**Work task:** Print out each entry below exactly; do not carry over any image.

**Stored data:**
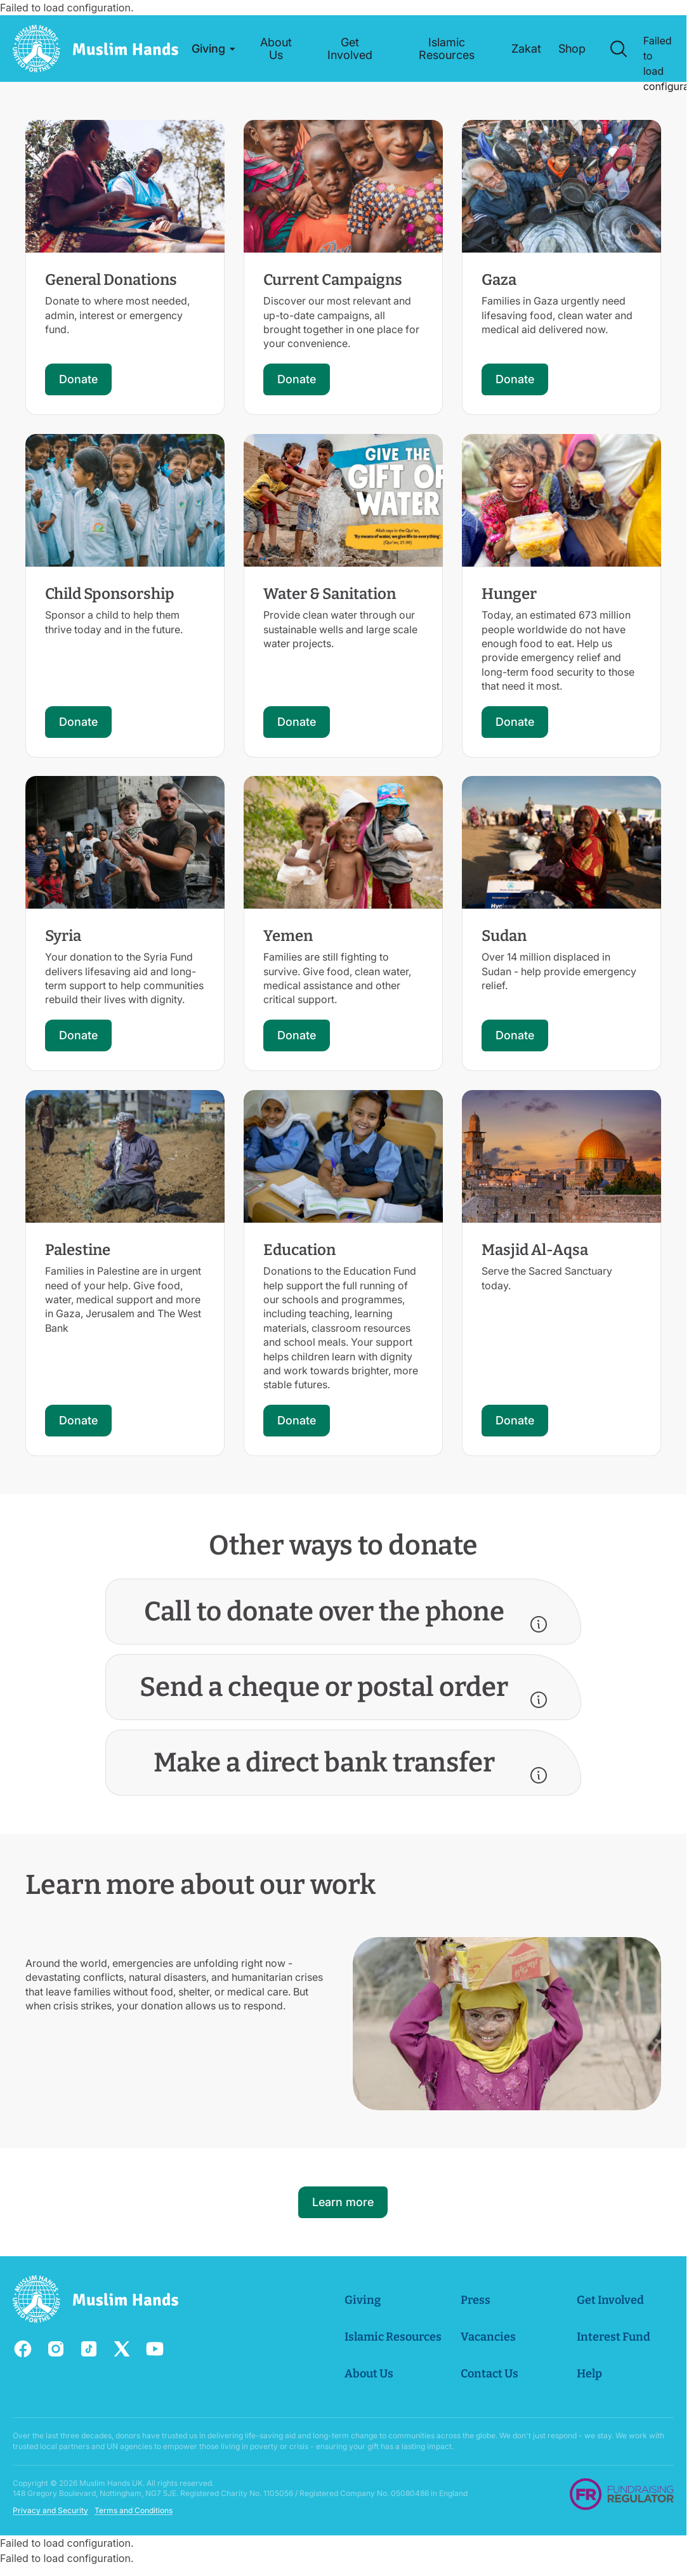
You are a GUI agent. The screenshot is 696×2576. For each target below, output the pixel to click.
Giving (363, 2300)
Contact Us (489, 2374)
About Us (369, 2374)
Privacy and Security (50, 2510)
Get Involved (610, 2300)
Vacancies (488, 2337)
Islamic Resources (393, 2337)
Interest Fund (613, 2337)
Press (475, 2300)
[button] (212, 49)
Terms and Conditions (134, 2510)
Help (589, 2374)
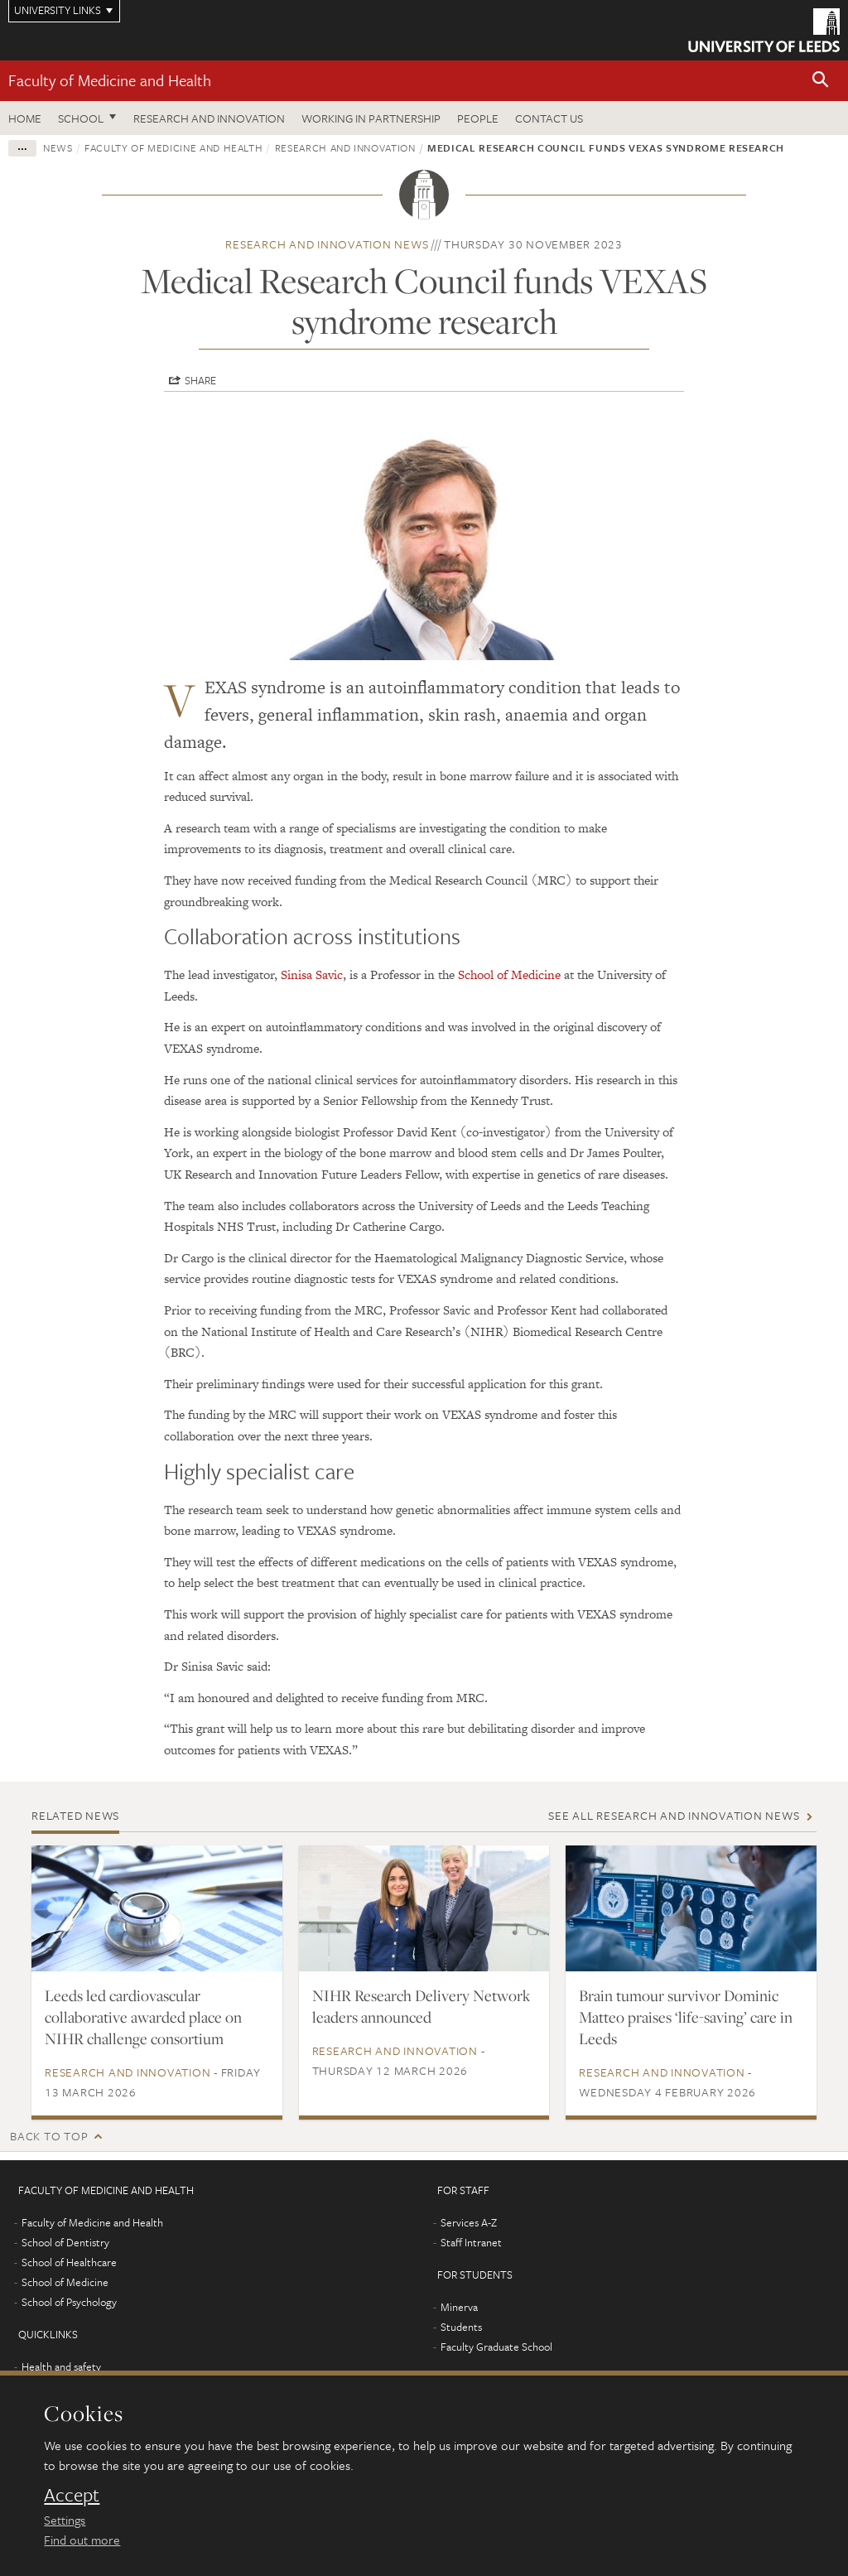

**Solved exercise:**
You are a GUI agent. The screenshot is 696×2576. For each target below, output the pixel to click.
Giving (363, 2300)
Contact Us (489, 2374)
About Us (369, 2374)
Privacy and Security (50, 2510)
Get Involved (610, 2300)
Vacancies (488, 2337)
Islamic Resources (393, 2337)
Interest Fund (613, 2337)
Press (475, 2300)
[button] (212, 49)
Terms and Conditions (134, 2510)
Help (589, 2374)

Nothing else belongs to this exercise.